## Problem
Hunt through the entries for the word "sneakersokken" and copy each line in which it appears.

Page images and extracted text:
-=-=-

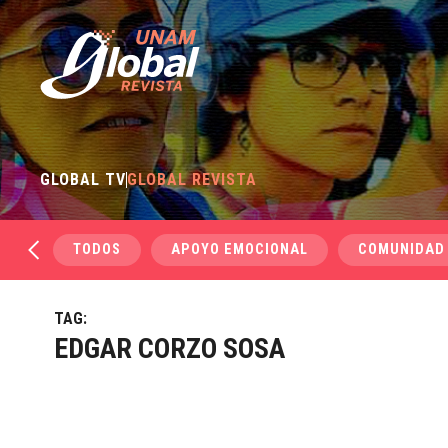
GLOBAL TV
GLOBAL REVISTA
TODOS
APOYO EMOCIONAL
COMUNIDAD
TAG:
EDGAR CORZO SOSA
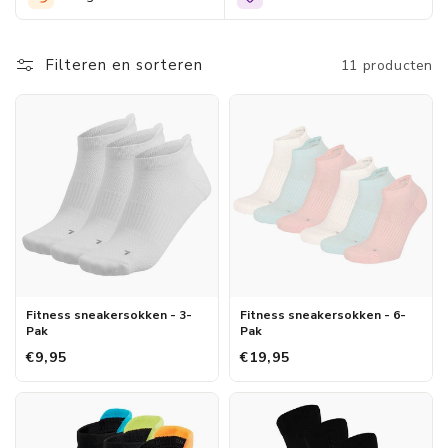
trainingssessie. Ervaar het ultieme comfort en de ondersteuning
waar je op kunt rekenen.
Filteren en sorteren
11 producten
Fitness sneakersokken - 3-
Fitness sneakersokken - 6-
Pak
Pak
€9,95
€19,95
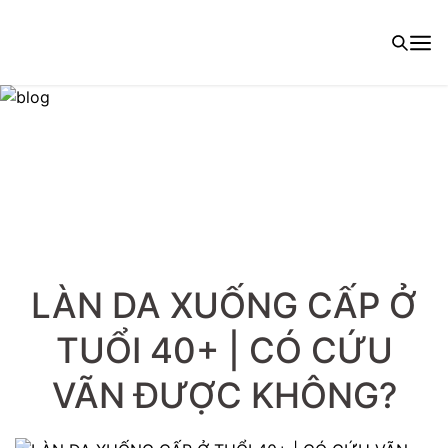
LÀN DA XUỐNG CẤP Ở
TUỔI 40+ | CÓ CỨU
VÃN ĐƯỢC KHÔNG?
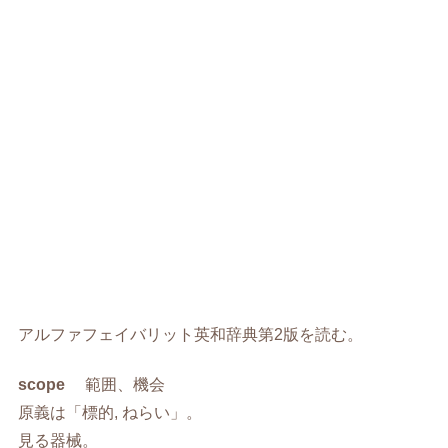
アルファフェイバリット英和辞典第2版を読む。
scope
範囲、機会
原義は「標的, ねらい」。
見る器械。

-=-=-

## Response to this exercise
Fitness sneakersokken - 3-
Fitness sneakersokken - 6-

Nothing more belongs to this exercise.